Olive Baboons: Facts, Habitat, Conservation

Latin name: Papio Anubis, Known Taxonomically From the Cercopithecidae Family

Olive baboons, derived their name from the olive appearance of their fur, which is noticeable when viewing the baboon from a distance. With an extensive habitat range on the continent of Africa, olive baboon troops can be found in twenty five different countries stretching from Sierra Leone in the west to parts of Mogadishu in the East.

With an average height of seventy centimeters, males are twice as tall and twice as heavy as females. With more comfortable conditions in captivity olive baboons can grow bigger and longer, with some baboons living to thirty years of age.

Olive Baboons of Uganda

Diet, Posture and Habitat

Troops of olive baboons can live in varied habitat from tropical rain forest and dry forests to dry savannas. They prefer lower hanging trees, often being found in branches of acacias. While walking slowly, olive baboons use a hand digitigrade posture, with heels not touching the ground. Their feet move in a semi-digitigrade posture with parts of the heel sometimes touching the ground.

Olive baboons, are omnivorous which is a good reason for their successful dispersion across Africa.
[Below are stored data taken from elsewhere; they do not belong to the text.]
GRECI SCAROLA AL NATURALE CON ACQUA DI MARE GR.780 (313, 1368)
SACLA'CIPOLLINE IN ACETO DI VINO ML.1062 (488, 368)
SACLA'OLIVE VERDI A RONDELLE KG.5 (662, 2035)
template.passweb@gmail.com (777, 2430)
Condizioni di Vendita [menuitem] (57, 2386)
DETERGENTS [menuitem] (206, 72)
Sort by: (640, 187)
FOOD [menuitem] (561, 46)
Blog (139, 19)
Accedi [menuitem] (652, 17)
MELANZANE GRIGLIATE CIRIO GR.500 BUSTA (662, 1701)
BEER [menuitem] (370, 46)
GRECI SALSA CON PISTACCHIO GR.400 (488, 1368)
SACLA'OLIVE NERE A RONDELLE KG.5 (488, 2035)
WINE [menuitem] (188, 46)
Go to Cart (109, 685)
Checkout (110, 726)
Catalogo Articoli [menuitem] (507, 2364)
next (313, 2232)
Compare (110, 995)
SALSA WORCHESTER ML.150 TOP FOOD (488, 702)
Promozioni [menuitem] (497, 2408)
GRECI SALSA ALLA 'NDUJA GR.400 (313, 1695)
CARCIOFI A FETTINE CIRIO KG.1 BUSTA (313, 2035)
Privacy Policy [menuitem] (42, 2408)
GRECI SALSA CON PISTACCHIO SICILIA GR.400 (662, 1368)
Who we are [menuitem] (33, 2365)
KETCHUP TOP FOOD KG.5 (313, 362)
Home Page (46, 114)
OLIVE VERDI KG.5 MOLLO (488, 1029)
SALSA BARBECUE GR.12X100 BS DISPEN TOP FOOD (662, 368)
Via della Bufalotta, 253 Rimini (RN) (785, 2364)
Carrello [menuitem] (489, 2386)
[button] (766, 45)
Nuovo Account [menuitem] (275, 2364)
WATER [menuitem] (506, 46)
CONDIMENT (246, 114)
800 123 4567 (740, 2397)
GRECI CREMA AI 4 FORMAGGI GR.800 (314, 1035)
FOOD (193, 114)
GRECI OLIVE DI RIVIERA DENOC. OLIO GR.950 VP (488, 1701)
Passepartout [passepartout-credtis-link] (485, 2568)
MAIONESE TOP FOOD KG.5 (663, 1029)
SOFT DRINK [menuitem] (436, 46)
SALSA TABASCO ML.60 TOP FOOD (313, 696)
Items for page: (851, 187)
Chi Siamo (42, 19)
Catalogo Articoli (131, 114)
They will feed on vegetation and small vertebrates such as frogs. They are clever at preparing foods for eating which other animals may not find palatable. A good example is the prickly pear, which they shake from trees and roll on the ground so the spikes fall off. If they get the chance they’ll also prey on birds, small primates such as rabbits, gazelles (if they find a fresh kill) and other types of monkeys.

They can even eat tree bark, grass and leaves. Surprisingly they will also kill small livestock like goats, infuriating farming communities. They too, will forage in humans waste for food scraps.

Olive Baboon Troops

An olive baboon troop can vary in size from around twenty to a hundred and fifty sole baboons. They live in a hierarchical society, where males constantly compete to be the leader of the troop. The troop fear his stare and that prevents him from resorting to violence. The leader will sometimes step aside peacefully, after he has sired infants. While male baboons will often find a new troop after five years female baboons will remain in their troop for life.

Their hair is thick and short, while black eyes sit deeply behind a deep brow. Males have a longer dark mane than females that fades towards the tail. A cheek pouch allows them to store food when foraging. The dog-like muzzle of the olive baboon is the reason for it’s Latin name ‘Anubis’ who was the Egyptian good who had a dog’s head.

Olive Baboon With Baby

Baboon Habits

The baboons, will start walking to feeding grounds at mid morning, typically walking a few kilometers at a time. The more important baboons will stay in the center protected by baboons on the periphery. Their loud calls, known as barks can be heard a third of a mile away and allows them to keep in touch with others of the troop.

Males who have recently joined the troop have the useful benefit of know different feeding grounds to introduce the troop to. After feeding they will rest and groom each other. At sunset they wind down for the day. Self grooming or partner grooming has particular health benefits. Ticks and insects are removed from fur and hair may be removed from any skin cuts, preventing infection.

Olive Baboons Map of Habitat

Olive Baboons in Literature

“The tree was alive with moving figures that were falling from its branches like many careening coconuts. Underneath, the falling masses, the burly lions wrestled desperate to be free. Blackened shapes clung onto their tail tips to their skulls. What were these brave creatures? Sharp stars stabbed through black cloud, casting weak light on the amazing scene. It came to him in a fit. They were olive baboons from the savannah.”